Tenuisで振り返る、薄い財布・ミニ財布市場の10年

初代Tenuisの登場から、気づけば10年が経ちました。ここまで止まらずに進んできた感覚がありますが、あらためて少し後ろを振り返ってみたいと思います。

2016年から2018年頃、Tenuis第1世代・第2世代の時期は、今のように「薄い財布」「ミニ財布」「コンパクト財布」といったジャンル自体がここまで一般的ではなく、当時は選択肢もまだ少なく、いわゆるミニマリスト財布としての認知も現在ほど広がっていなかった記憶があります。

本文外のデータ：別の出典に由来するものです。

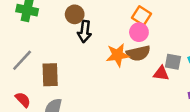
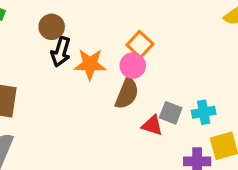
brown semicircle: (138, 53) -> (127, 93), turned -65
orange star: (118, 55) -> (90, 64), moved

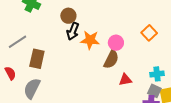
orange square: (140, 44) -> (149, 33), moved
gray square: (171, 113) -> (154, 91), moved
red triangle: (152, 125) -> (125, 80), turned -32

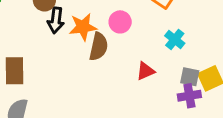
brown semicircle: (111, 59) -> (99, 47), moved
cyan cross: (157, 74) -> (175, 39), moved, turned -32

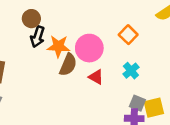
pink circle: (120, 22) -> (89, 48), size x1.5
red triangle: (145, 71) -> (96, 77), moved, turned 42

その後、Tenuis第3世代でクラウドファンディングにて約4,400万円のご支援をいただいた頃から、薄型財布、ミニ財布、コンパクト財布の市場が一気に熱を帯びてきたと記憶しています。それをきっかけに、実力のあるメーカーのミニ財布やコンパクトウォレットも次々と登場し、財布の薄さや収納効率、カード収納やコイン収納の構造において競争が進んでいきました。

そして2026年現在、このコンパクト財布・ミニ財布の業界はある程度成熟してきた段階に入っているように感じています。当時は珍しかった「薄い財布」の構造や設計も、今ではさまざまなメーカーが取り入れており、新規性だけでの差別化は難しくなってきています。特にミニマリスト志向のユーザーに向けた財布や、厚さ〇〇㎜といった数値訴求も一般的になってきました。

とはいえ、このミニ財布・コンパクト財布市場が盛り上がり始めた頃から現在まで、幅広く支持されているメーカーは、やはりそれだけ優れた製品を世に出してきた結果だと思います。財布の使いやすさ、耐久性、素材選びといった基本的な部分の積み重ねが評価されているのだと感じています。その点について率直に敬意を持っていますし、自分たちとしても学ぶべき部分が多いと感じています。

他メーカーと比べて自社のほうがいかに優れているかを強調するのではなく、良い部分はしっかりと認めた上で、SOLAHANPUとして提供できる「独自の価値」を磨いていきたいと考えています。薄い財布やコンパクト財布というカテゴリの中でも、単に小さい・薄いだけではなく、実際の使用シーンでの取り出しやすさや収納のしやすさといった体験をどう作るかが重要になってきています。

また、自社製品の中においても、これまでのモデルに頼るだけではなく、薄いミニ財布やコンパクト財布の派生形、さらにはミニマリスト財布として本当に必要とされる要素を改めて見直しながら、今後も製品価値を高めていきたいと思っています。